I will miss London. More importantly though, I will miss my friends. When I began exploring with the Can Openers, I expected to learn more about the city. I also hoped to become a better filmmaker and photographer (which I have, though I’ve got a long way to go still!). What I didn’t expect was to reach a to find some sort of divine wisdom in that dank, wet, cold city. In London, through our explorations, I finally found the desire to be a part of a community where I have always felt like the geek standing on the side in every other group. It has been such a blessing to find more geeks like me who were not content with virtual adventure and who strive to make the impossible possible.
In the end, I found a community full of practitioners who aren’t afraid to try something new. I have found a community who, when I see their name pop up on my iPhone, make my heartbeat accelerate because I know when I pick it up, something daring will ensue. I have found a community of people that I respect on the deepest level for their audacity, bravery, courage and passion.
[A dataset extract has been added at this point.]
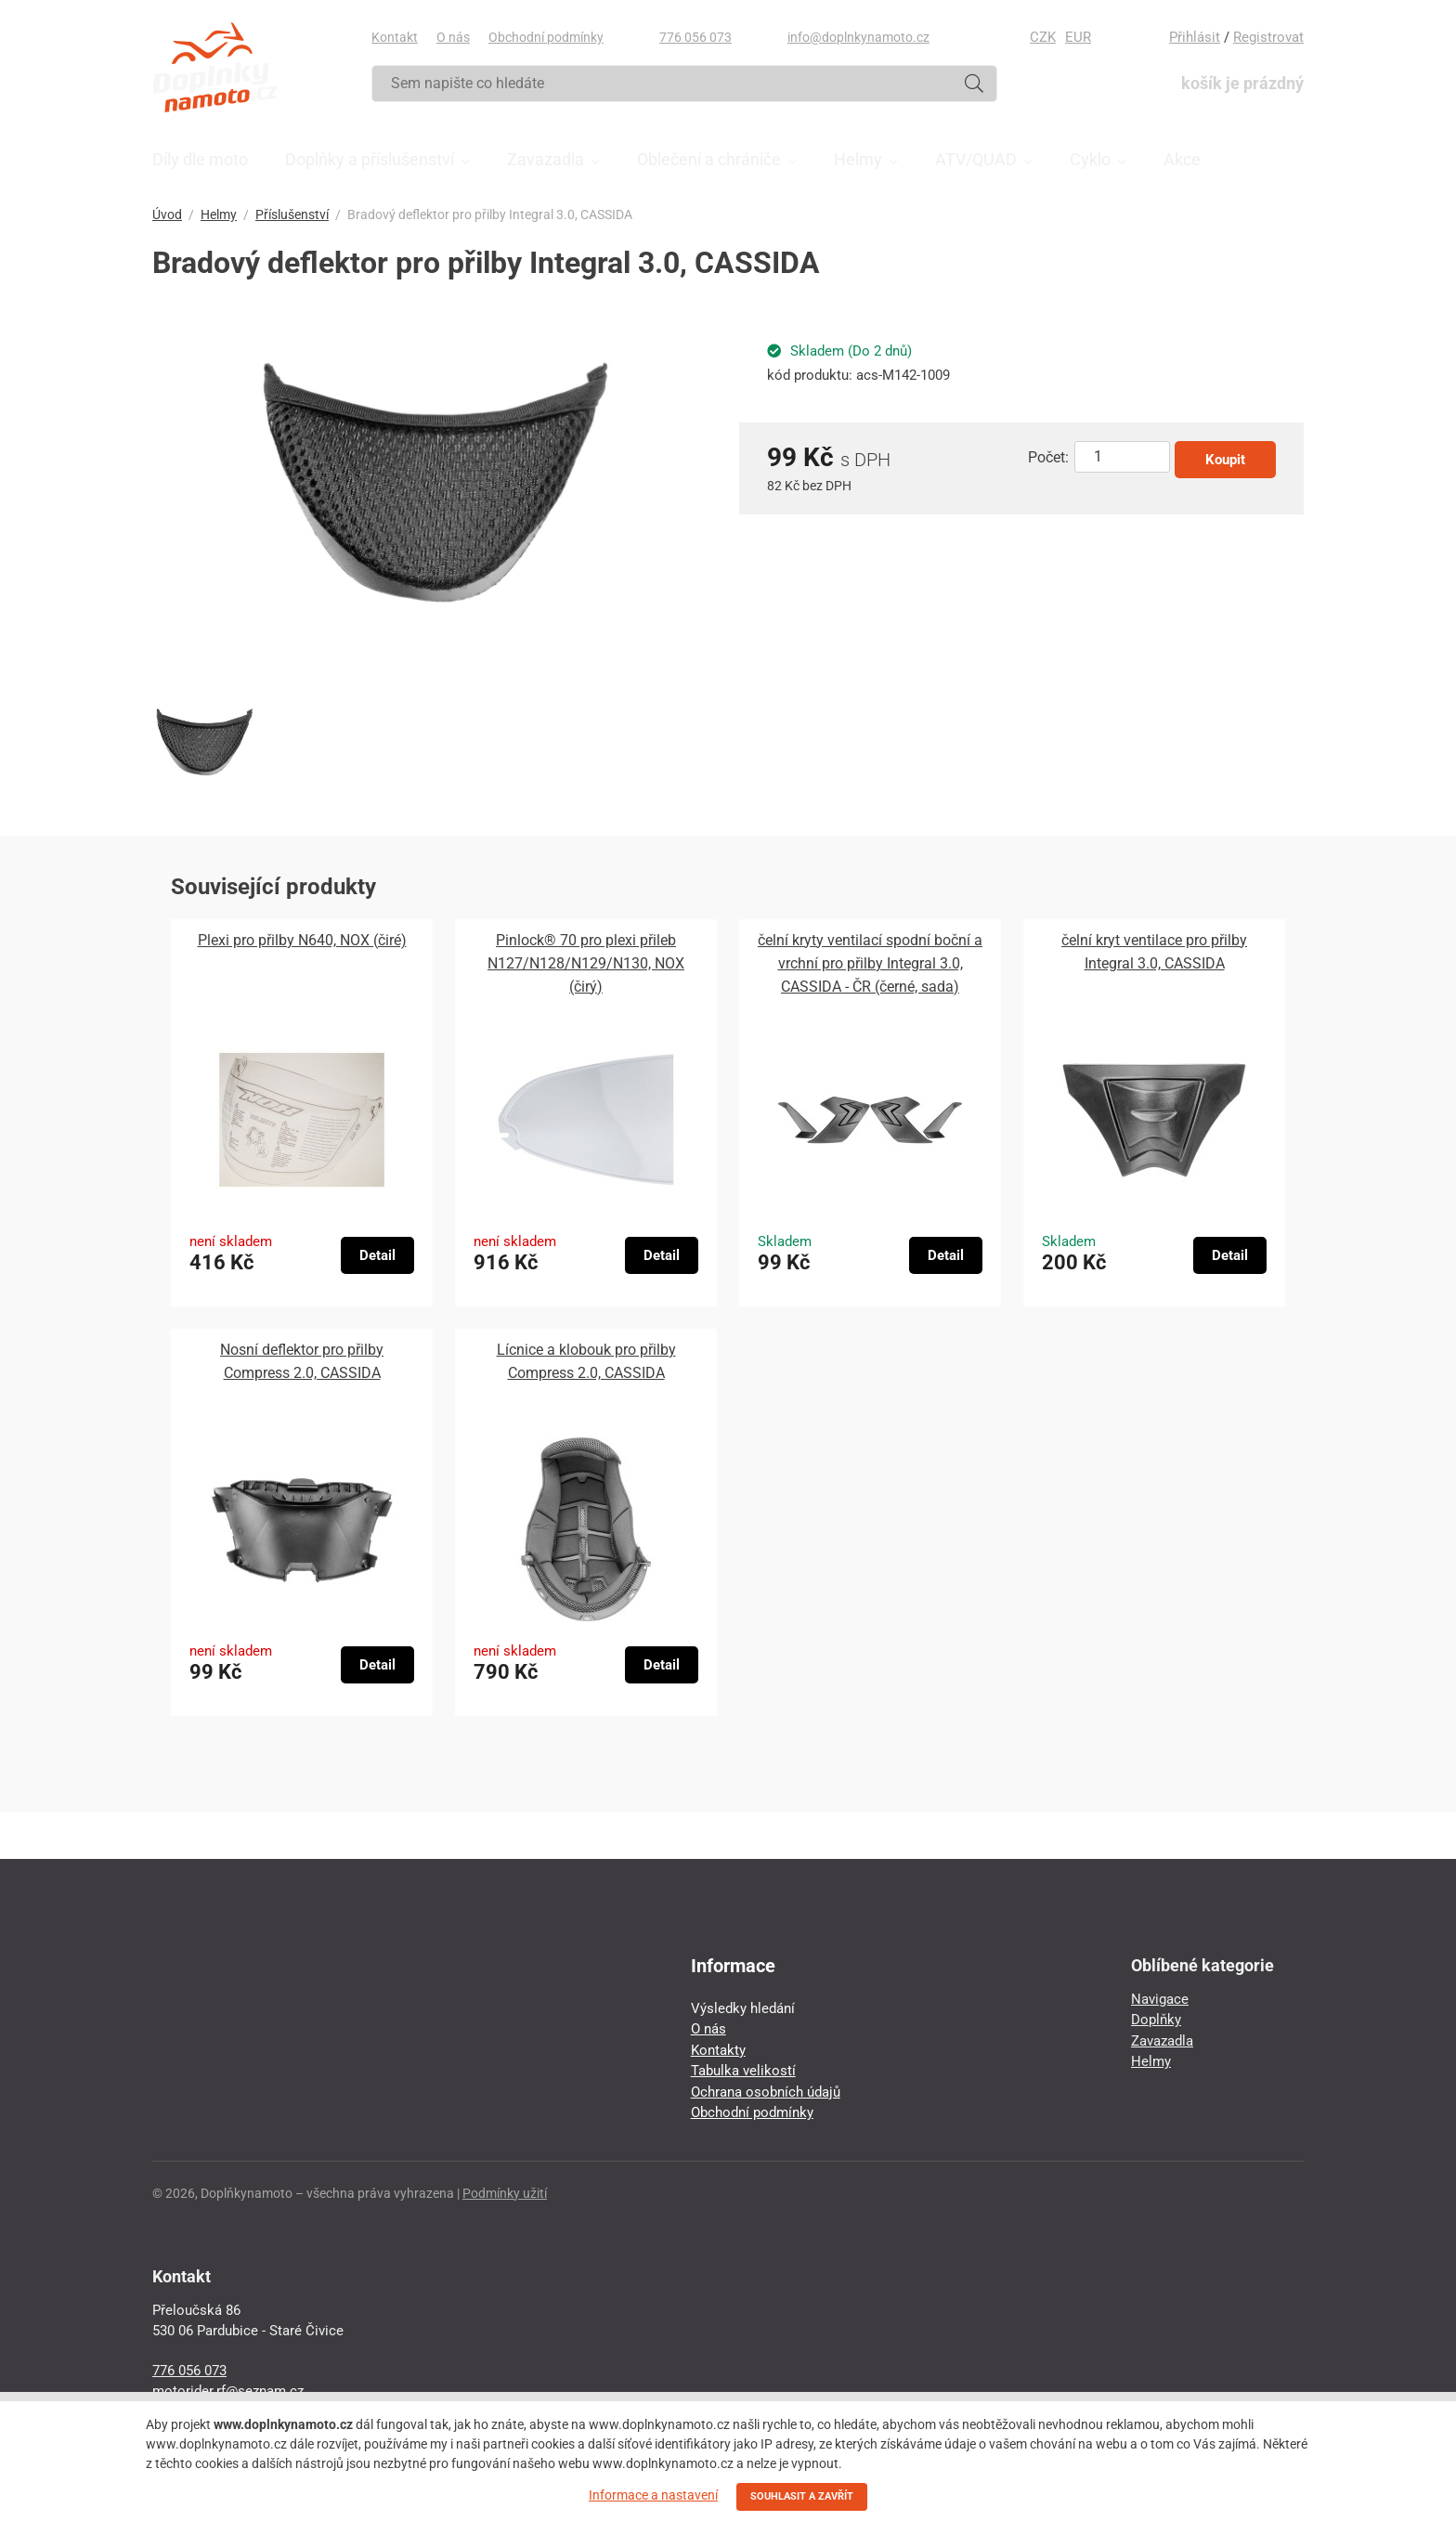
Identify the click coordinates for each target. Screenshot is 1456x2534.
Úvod (167, 214)
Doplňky (1156, 2019)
I have never felt bonds so strong – we have entrusted our lives to each other so many times that we have become nothing short of a band of raiders. I often used to imagine us as the Band of the Hawk from Berserk or a World of Warcraft raiding guild until I realised at some point that I couldn’t even sit through movies or play video games anymore because our lives were more fun than what was one the screen. We killed my desire for media through embodied experience – what a revolution that is in this age!
This community has pushed me, time and time again, to put down the pen and to pick up the passion. What they were teaching me the whole time, I now think, was to learn to live in the present. Surprise. After years of roaming the world looking for magical wisdom hidden is some drippy Australian rain forest, practicing yoga and meditation on Hawaii beaches, and chillin out with Native Americans in Nothern California, it took a bunch of urbanites with cameras to show me that every moment in life must be lived with the upmost respect, care and appreciation. It took a group of what I thought in the beginning to be alternative historians to show me that there is nothing glamorous about nostalgia and that we own the future, come what may! The only thing that really matters is what we do with each of these sacred moments.
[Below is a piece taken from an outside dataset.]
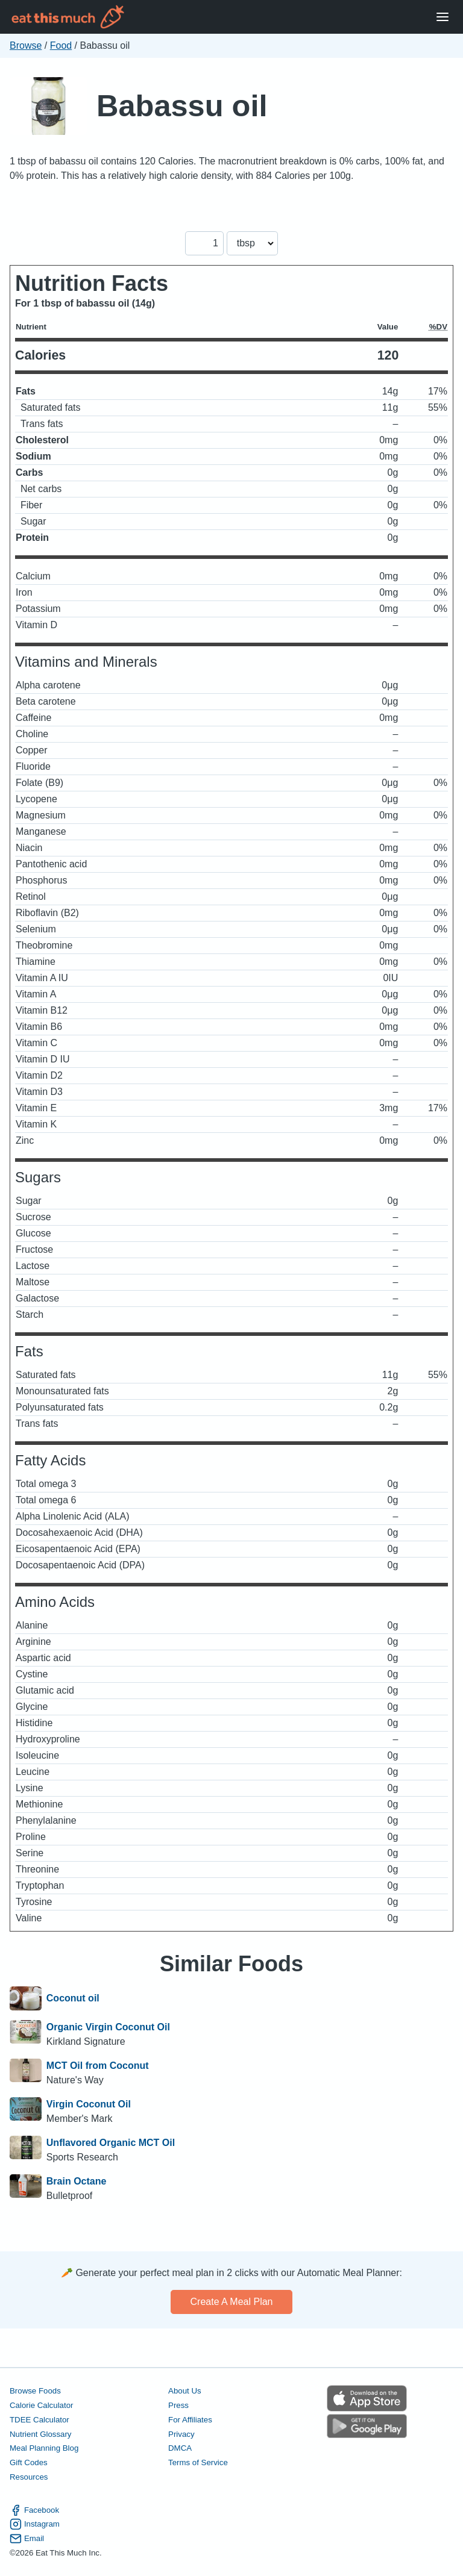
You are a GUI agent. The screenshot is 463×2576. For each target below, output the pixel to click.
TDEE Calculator (39, 2419)
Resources (29, 2476)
Although I am going away to try and make good on the investment this community has made in me, I can never repay them for all they have done – it was the essence of life itself offered to me, a drink from a chalice that made us all immortal. From Canada to Detroit to MSP to Sin City, I feel like I now travel with an awareness that will never fail me, London watching my every move with a wry smirk. So while Place Hacking may morph into something else over the next few months while I write up, I know it must and I am not afraid – because everything changes.
Long live London! Long live curiosity! Explore everything!